When you run EpubCheck you might also get this Warning:

WARNING(PKG-012): File name contains the following non-ascii characters: ?. Consider changing the filename.

This is only a warning -- not an error. The above warning should be ignored and will not stop you uploading your ebook to Kindle or other epub vendors without errors(I have also tested this). This incorrect warning is probably because EpubCheck does not use utf8 to check internal epub file names.

slowsmile · 01-15-2017, 11:06 PM

@st_albert...I've also fixed the problem concerning your use of "Chapter One", "Chapter Two" etc and the begin read guides problem. Begin read location will now accept: "Chapter 1" or "Chapter One" or "1". This fix is in v0.2.8 which has just been released. See Changes in the release notes for more details.

bravosx · 01-16-2017, 08:26 AM

@slowsmile...

Quote:

Originally Posted by slowsmile

@bravosx...Your problem has now been fixed in v0.2.8 which has just been released...

A heartfelt thank you for the great work to the plugin to work properly in my mother tongue: Polish language. Once again, a great respect for you, and also for all those who in any way have contributed to this. I will mention only a few: @KevinH, @Doitsu...

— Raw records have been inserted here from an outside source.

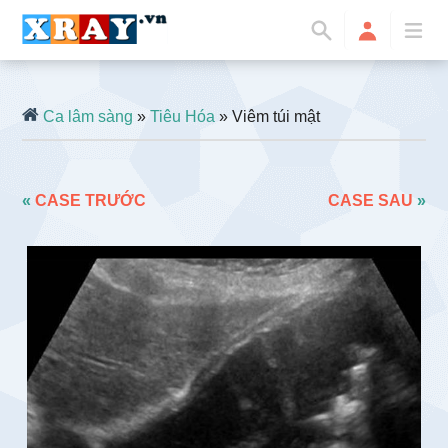
Ca lâm sàng
»
Tiêu Hóa
» Viêm túi mật
«
CASE TRƯỚC
CASE SAU
»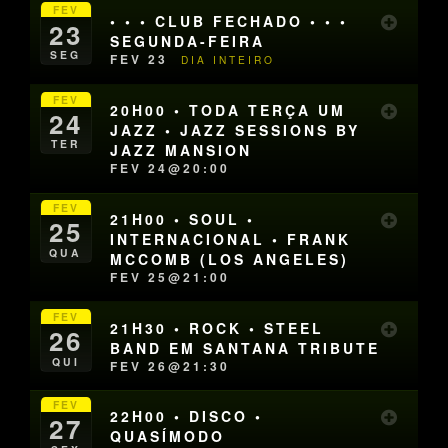
FEV
• • • CLUB FECHADO • • •
23
SEGUNDA-FEIRA
SEG
FEV 23
DIA INTEIRO
FEV
20H00 • TODA TERÇA UM
24
JAZZ • JAZZ SESSIONS BY
TER
JAZZ MANSION
FEV 24@20:00
FEV
21H00 • SOUL •
25
INTERNACIONAL • FRANK
QUA
MCCOMB (LOS ANGELES)
FEV 25@21:00
FEV
21H30 • ROCK • STEEL
26
BAND EM SANTANA TRIBUTE
QUI
FEV 26@21:30
FEV
22H00 • DISCO •
27
QUASÍMODO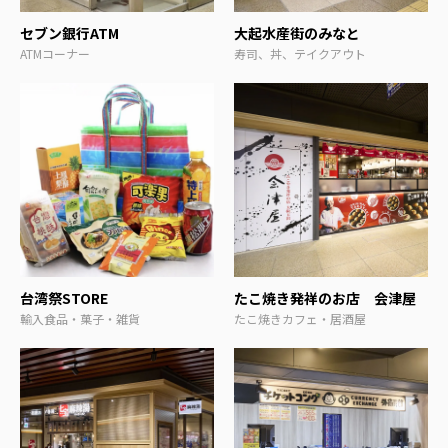
セブン銀行ATM
大起水産街のみなと
ATMコーナー
寿司、丼、テイクアウト
台湾祭STORE
たこ焼き発祥のお店 会津屋
輸入食品・菓子・雑貨
たこ焼きカフェ・居酒屋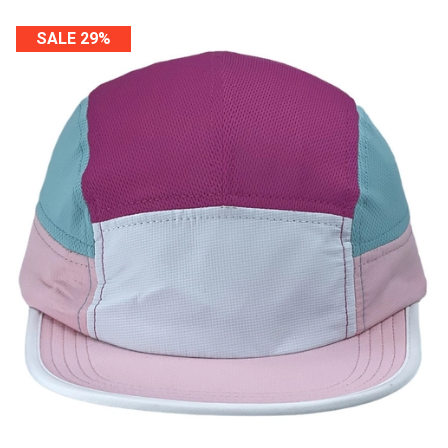
SALE 29%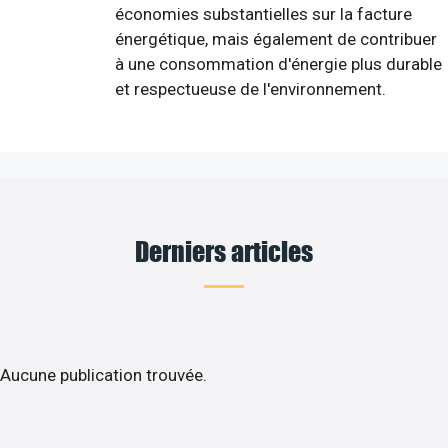
économies substantielles sur la facture
énergétique, mais également de contribuer
à une consommation d'énergie plus durable
et respectueuse de l'environnement.
Derniers articles
Aucune publication trouvée.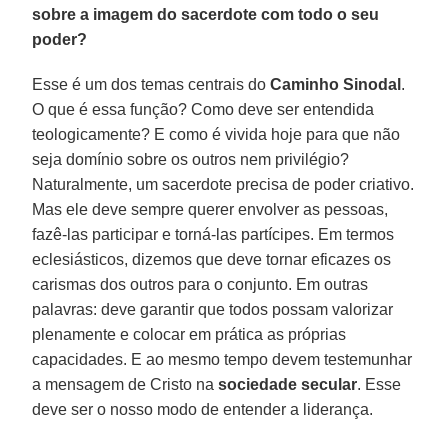
sobre a imagem do sacerdote com todo o seu
poder?
Esse é um dos temas centrais do
Caminho Sinodal
.
O que é essa função? Como deve ser entendida
teologicamente? E como é vivida hoje para que não
seja domínio sobre os outros nem privilégio?
Naturalmente, um sacerdote precisa de poder criativo.
Mas ele deve sempre querer envolver as pessoas,
fazê-las participar e torná-las partícipes. Em termos
eclesiásticos, dizemos que deve tornar eficazes os
carismas dos outros para o conjunto. Em outras
palavras: deve garantir que todos possam valorizar
plenamente e colocar em prática as próprias
capacidades. E ao mesmo tempo devem testemunhar
a mensagem de Cristo na
sociedade secular
. Esse
deve ser o nosso modo de entender a liderança.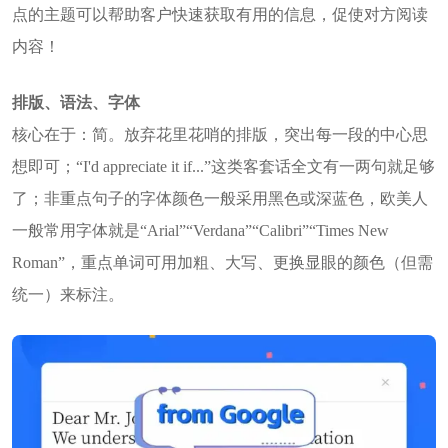
点的主题可以帮助客户快速获取有用的信息，促使对方阅读
内容！
排版、语法、字体
核心在于：简。放弃花里花哨的排版，突出每一段的中心思
想即可；“I'd appreciate it if...”这类客套话全文有一两句就足够
了；非重点句子的字体颜色一般采用黑色或深蓝色，欧美人
一般常用字体就是“Arial”“Verdana”“Calibri”“Times New
Roman”，重点单词可用加粗、大写、更换显眼的颜色（但需
统一）来标注。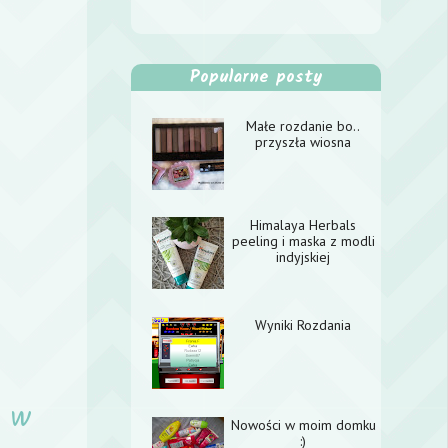
Popularne posty
Małe rozdanie bo..
przyszła wiosna
Himalaya Herbals
peeling i maska z modli
indyjskiej
Wyniki Rozdania
k w
Nowości w moim domku
:)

Now to the heart of the matter.

I made a set of trials with a larger text volume saving in LibreOffice as Document HTML (Writer) w Tools tab>Options>Load/Save>HTML Compatibility. In the Character set dropdown select:

1) Central European (Windows-1250/WinLatin2)
2) Western European (Windows-1252/WinLatin1)
3) UNICODE (UTF-8)

that contains:
- Prologue (prolog.text with Polish characters),
- Twelve chapters (each named according to the following formula: 1. the text of Polish characters, 2. the text of the Polish characters etc.),
- And epilogue (epilog.text with Polish characters).

In the Book Browser/folder_Text in all sections are correctly displayed Polish characters.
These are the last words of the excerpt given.